Not for everyone but over the 45 minutes quite an engaging and sonically understated second album from someone worth hearing and listening out for. It'll be interesting to see where Dare goes once he's put these troubles behind him, it's not a vein he can keep mining.
Another interesting release from Erased Tapes.
Various Artists: Do Right Men (Zip City)
Subtitled “A Tribute to Dan Penn and Spooner Oldham”, this 17 song collection showcases the songs of this great songwriting duo such as I'm Your Puppet (here by Buddy Causey), Cry Like a Baby (Christine Ohlman and Bonnie Bramlett), Dark End of the Street (former Amazing Rhythm Aces' Russell Smith with Oldham himself on Wurlitzer), Do Right Woman Do Right Man (Sandy Jackson), I Met Her in Church (Marc Phillips) and so on.
These songs – and others like Sweet Inspiration, Out of Left Field and Hello Memphis – are Southern country-soul classics and the artists, most of them unfamiliar names, and their bands (recorded in Big Star Studios and some with Muscle Shoals bassist David Hood and other excellent session players) are mostly right on the money.
But given the considerable reissue programme of Penn/Oldham songs (many including versions by the artists who originally covered them) undertaken in recent years this can also seem surplus to requirements.
However as an opportunity to hear these lesser-known singers test themselves against great songs and the history, this is a fine calling card for many of them. Is that an enticement though?
Burnseer: Burnseer (Green Monkey)
And as the name of this trio (with guest guitarist Kurt Bloch in a few places) suggests, it is "now for something completely different". From the prolific Green Monkey out of Seattle they come, a garage-pop band fronted by main writer Frankie G who has as her starting point economic power pop (10 songs in 35 minutes, do the maths).
The promo promise of her being the love child of PJ Harvey and Patti Smith somewhat over-eggs this, although it is fair to observe they sound more NYC 1980 than from the Pacific Northwest.
But many, many bands have passed this way over the decades and – aside from the Sixties psyche-rock instrumental title track – mostly this is pretty ordinary ragged-edge pop-rock, and sometimes – as on the uncommitted and overlong Corner – somewhat lame.
Nouvelle Vague: I Could Be Happy (Cartell/Border)
Just as orchestral treatments of material by the Beatles and the Stones, swing arrangements of Oasis songs, metal classics and so on ran their course, so it must be with this French pop outfit who again parlay their cool, dreamy, sometimes Latin-flavoured and often deliberately anodyne takes on punk and New Wave pop-rock.

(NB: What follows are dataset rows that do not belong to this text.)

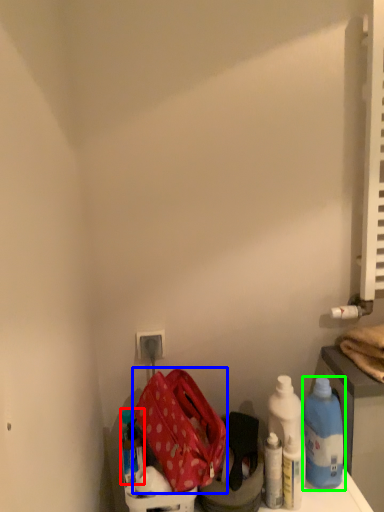 Question: Which object is positioned closest to bottle (highlighted by a red box)? Select from kit (highlighted by a blue box) and bottle (highlighted by a green box).

Choices:
 (A) kit
 (B) bottle

Answer: (A) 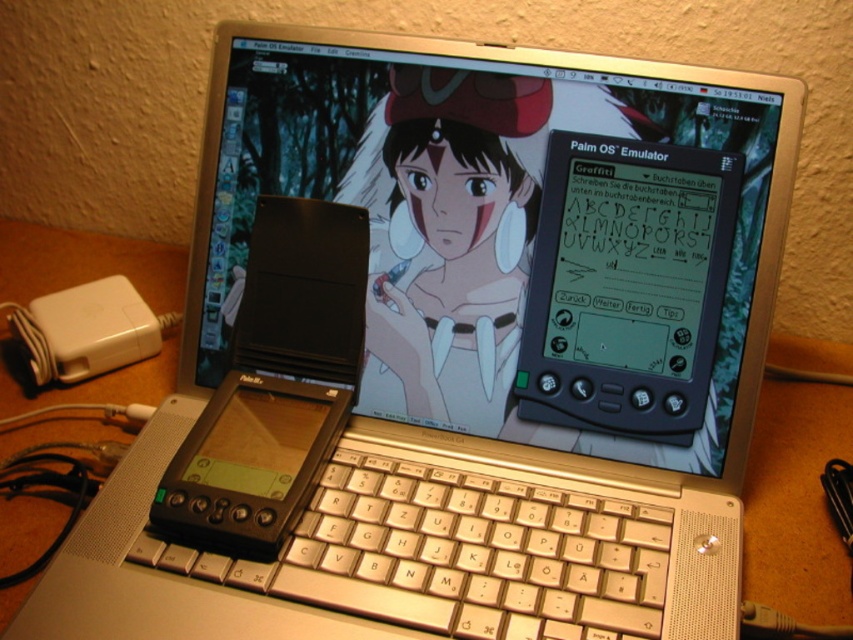 Which is above, black plastic palm pilot at center or white plastic power adapter at lower left?

white plastic power adapter at lower left is higher up.

Who is shorter, black plastic palm pilot at center or white plastic power adapter at lower left?

white plastic power adapter at lower left

Does point (331, 428) come closer to viewer compared to point (129, 348)?

Yes.

The image size is (853, 640). In order to click on black plastic palm pilot at center in this screenshot , I will do `click(274, 385)`. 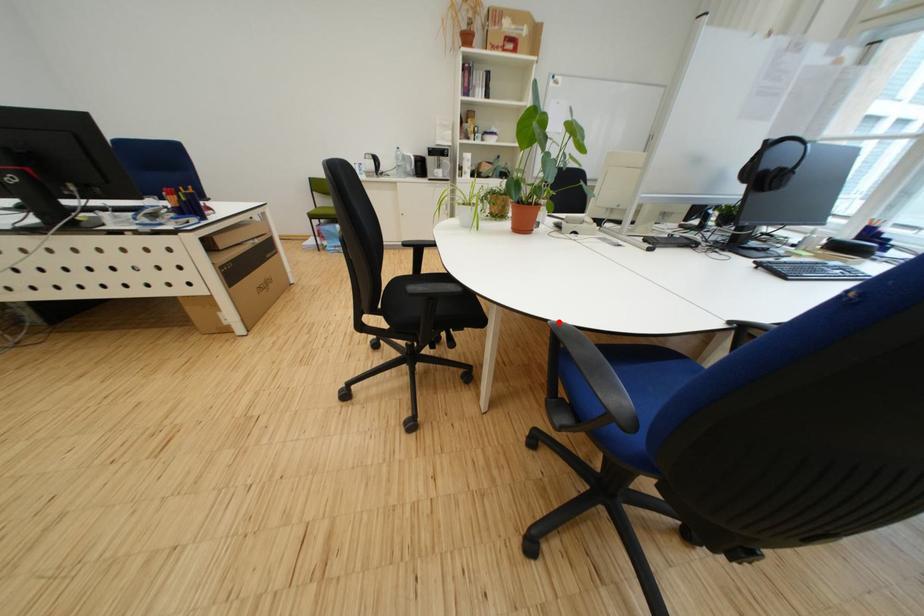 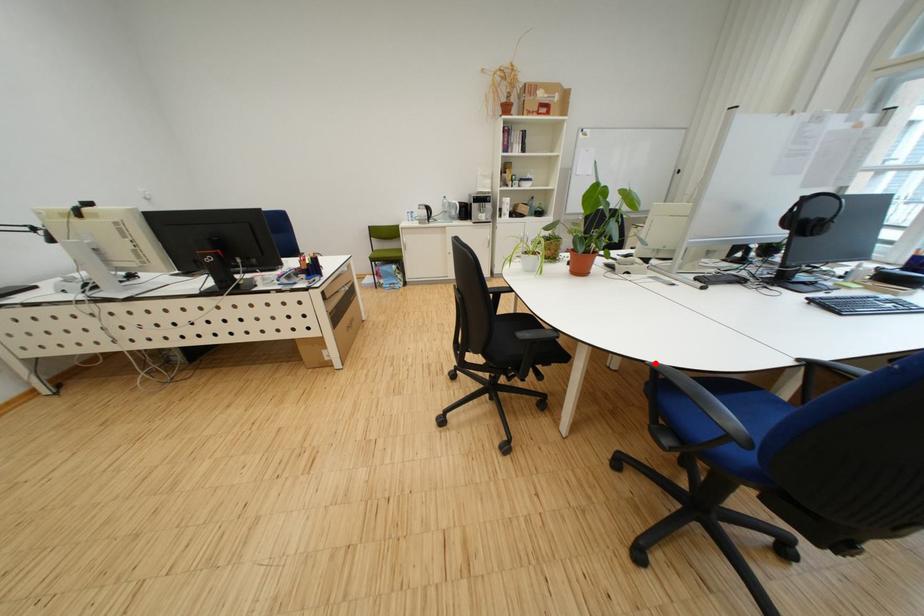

Yes, what they prove is how decent if rather simple tunes were buried behind fuzzy guitars and phlegm. But once that point has been made – as with white-on-white canvasses in art galleries which are no longer as revolutionary or challenging as when Malevich did one almost a century ago – all the rest is just repetition and the familiar.
So here again – with guest vocalists such as Melanie Pain and Camille – are tunes by Richard Hell (Love Comes in Spurts), Brian Eno (No One is Receiving), the Ramones (I Wanna Be Sedated) and the Cure (All Cats Are Grey) alongside originals by NV's Marc Collin and Olivier Libaux.
It's where chic meets street, and now – on this fifth album – of little interest . . . other than as a fashion accessory and conversation starter for a cocktail party where people laugh just a little too loud, and very self-consciously.